McDonald’s ‘We All Make The Games’ UK Olympic Campaign


McDonald’s has finally unveiled some of the first outdoor executions of its everyman-focused London 2012 activation called ‘We All Make The Games’.


Unlike most of sponsors, McDonald’s has waited much longer before launching its campaign. Perhaps to ensure that the fast food giant’s UEFA Euro 2012 sponsorship activation has enough breathing space of its own and avoids Olympic clutter.


This is its first major Olympic activation since its April ‘Masctotathon’ initiative (see previous case study).


The creative from some of its outdoor and press ads suggests the official restaurant and presenting sponsor of the Games has developed a campaign focused on special moments, personal stories and everyday people who make the Games happen.


The wider £10m campaign, developed by Leo Burnett (with media planning and buying handled by OMD), will roll out fully throughout July in the build up to the 27 July London 2012 opening ceremony.


As well as traditional outdoor, press and TV work (which debuts on channels from 11 July), the 10-week campaign will show personal stories via guerrilla film crews around the fan parks and throughout the city centre, documentary-style material, user-generated content, social media, as well as major outdoor sites such as its Piccadilly Lights London flagship space and the interior of its flagship Olympic Park restaurant.


Digital activity from Razorfish, set to be the brand’s most ambitious UK work yet in terms of reach and breadth, will use its Facebook page as a focal point for uploading and gathering together tweets, videos and posts to create user generated content about the Games. The best of this will be incorporated into further advertising.


There will also be a question-and-answer driven ‘mood’-o-meter’ on the company website as well as outdoor digital sites, reflecting the mood of the nation in real-time and encouraging everyone to play their own part in ‘making’ the Games.


Another key part of the leverage work is a mosaic design, created by The Marketing Store, featuring thousands of portrait photographs to create composite images of McDonald’s customers, employees, and some of the British farmers who supply ingredients for the McDonald’s menu.

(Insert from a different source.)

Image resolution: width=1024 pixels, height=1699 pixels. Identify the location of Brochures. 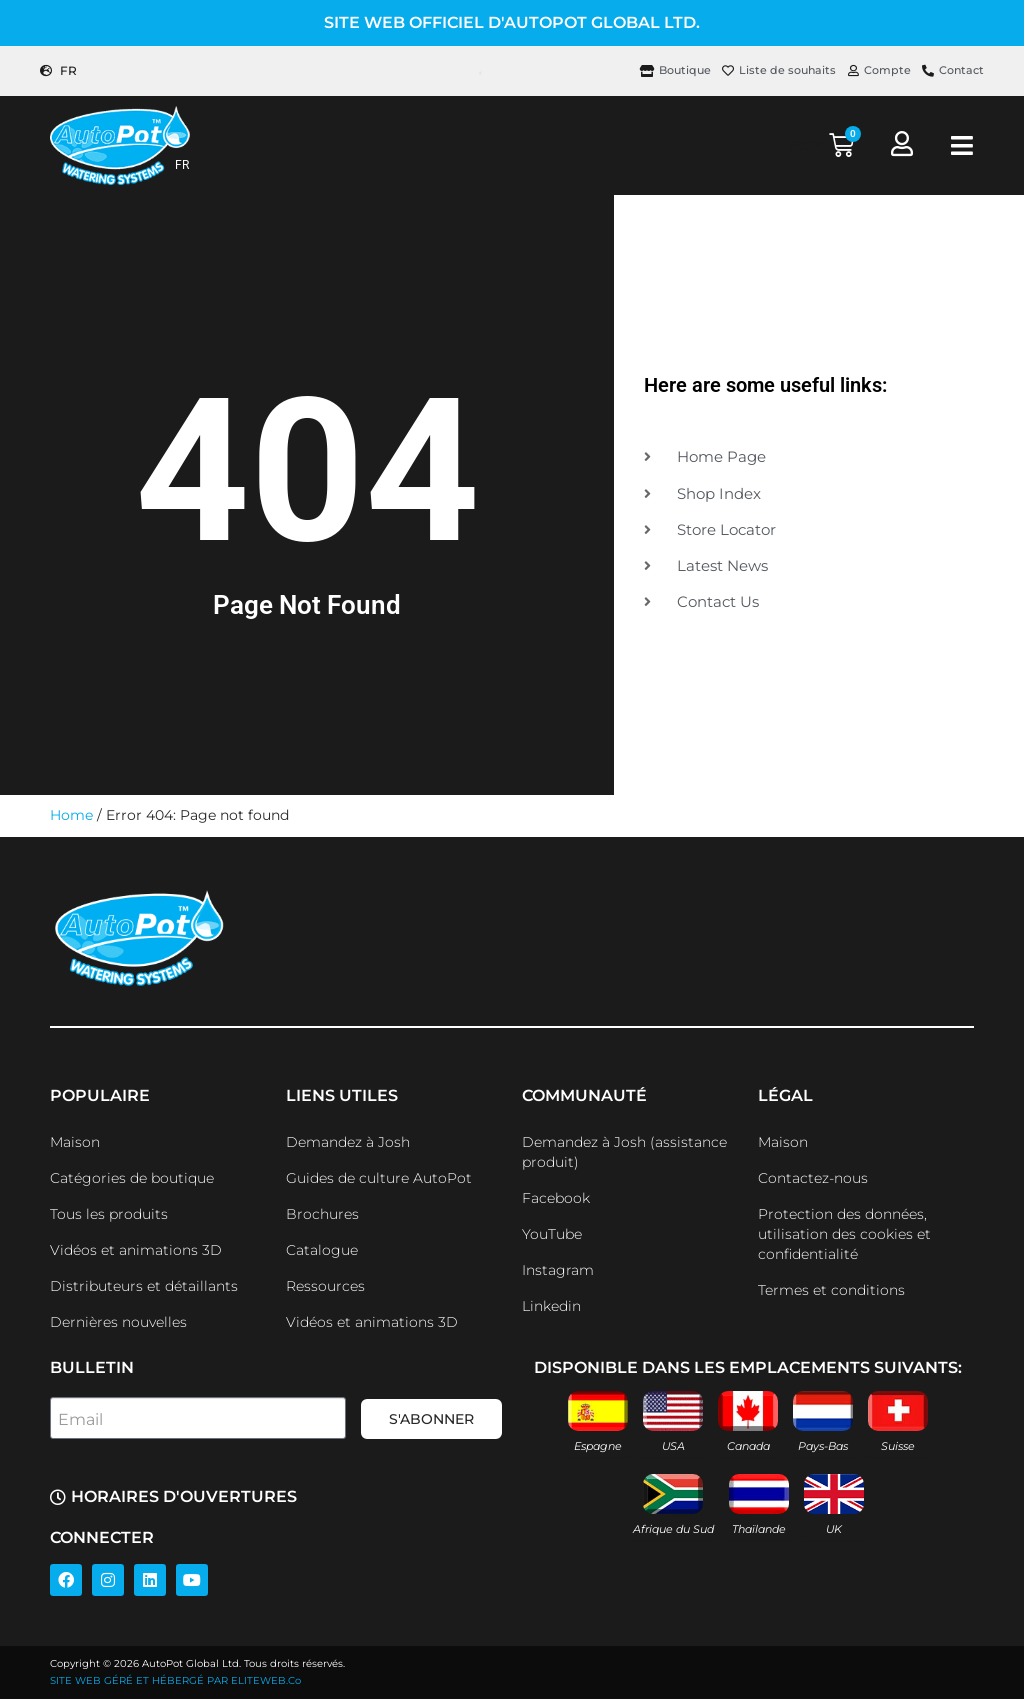 (322, 1214).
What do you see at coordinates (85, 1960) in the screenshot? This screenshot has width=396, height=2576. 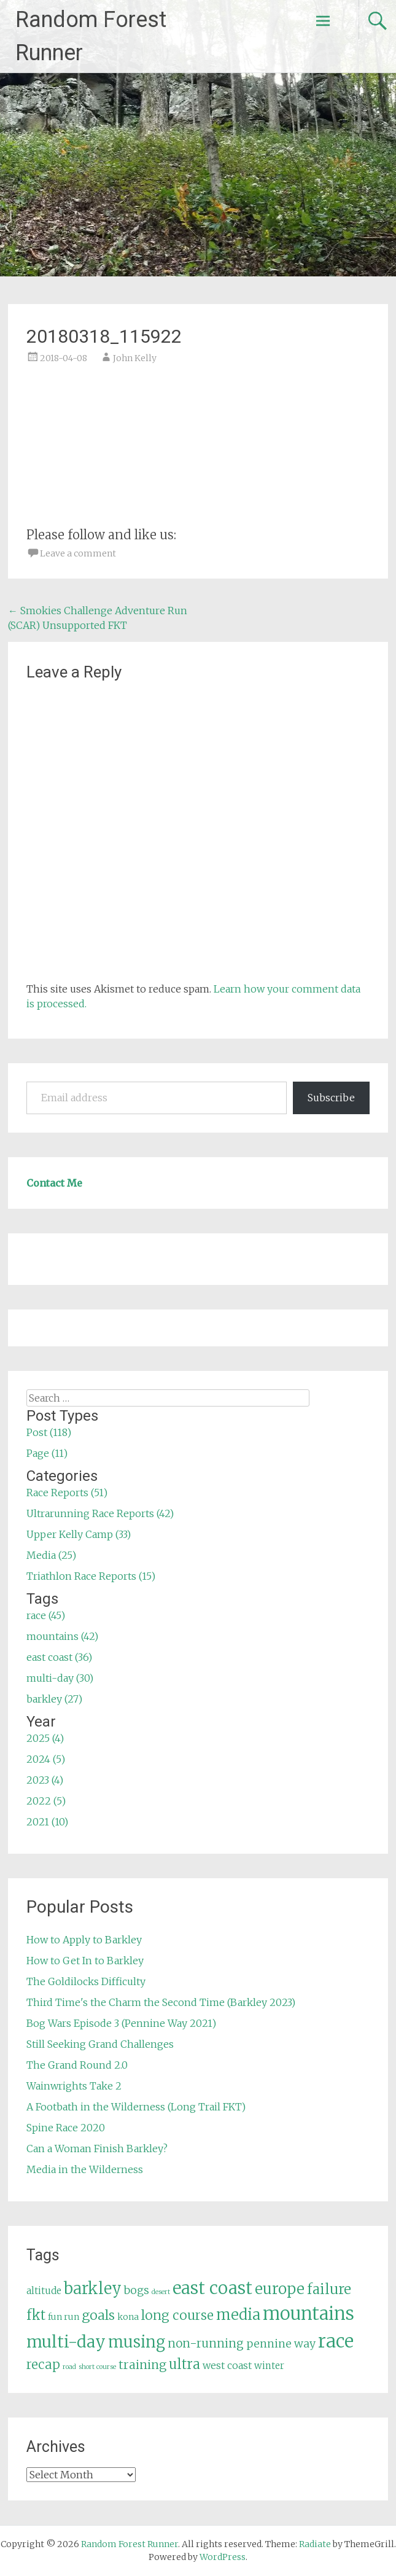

‘The “We All Make the Games” campaign will capture people’s emotions, humour and experiences in real time, and we hope to become a barometer for the mood of the nation during the Games,” explains Alistair Macrow, vice-president marketing, McDonald’s UK.


In terms of structure, the campaign will run in three phases:


Stage 1: Before the Games

Outdoor and TV activity to encourage people to support volunteers involved in the Games such as Games Makers.


Stage 2: During the Games

“Guerrilla” film crews will film “the passion and emotion” of people watching the competition at official Fan Parks and city centres around the country.  People will be invited to upload their own videos and photographs onto Facebook and the best content will be incorporated into TV advertising including its closing ceremony ad and outdoor advertising including the Piccadilly Lights in London.


Stage 3: Closing ceremony and after

Clips, images and comments gathered throughout London 2012 will be used to celebrate the people who all ‘made’ the Games after they conclude.


McDonald’s, which has been an IOC sponsor since 1968, says its objective for the initiative is to help reinforce what the brand is about in the UK.




This campaign aims to capture people’s emotions, humour and experiences in real-time and perhaps even become a barometer for the mood of the nation during the Games.


Like BP’s latest wave of London 2012 activation, the McDonald’s work places emphasis on the people who make the games behind the scenes.


Perhaps this shared strategy is because the two brands share something in common: both are global giants working in industries that haven subject to serious media criticism in recent years.


So perhaps both are using an ‘everyman’ and ‘user generated’ approach to avoid being seen as a bland global entity and communicate around the human side of the brand by focusing on the unheralded, behind-the-scenes everyman heroes who make the Games work.


Macrow himself has already been very public in hiss repudiation of any criticisms levelled at the brand questioning McDonald’s sponsorship of the Games for encouraging children to eat foods high in fat and sugar.


He has also claimed that no other restaurant brand could handle the requirements of being the tournament’s official restaurant as the IOC require a partner that can both setup an operation on an unprecedented scale and guarantee high quality food with a high standard of food safety that is appealing and affordable to a wide population.


‘We want to demonstrate the great customer service and great food we offer to hundreds of thousands of people. We want to continue the journey that the brand is been on, celebrate our role in British life – that people are welcome everywhere anytime day or night,’ says Macrow. ‘We see ourselves as the people’s restaurant and what is being seen as the people’s games.’


The campaign will enable us to thank some of the 17,500 British and Irish farmers who supply our menu and have provided ingredients for London 2012, our 2,000 employees who have won the chance to work at the Games, and the 70,000 Games Makers. McDonald’s restaurants are an involved part of nearly every British town and city.


It’s a trusted position we cherish, and creating a genuine dialogue with our customers – whether in our restaurants or through our digital channels – sits at the heart of everything we do.’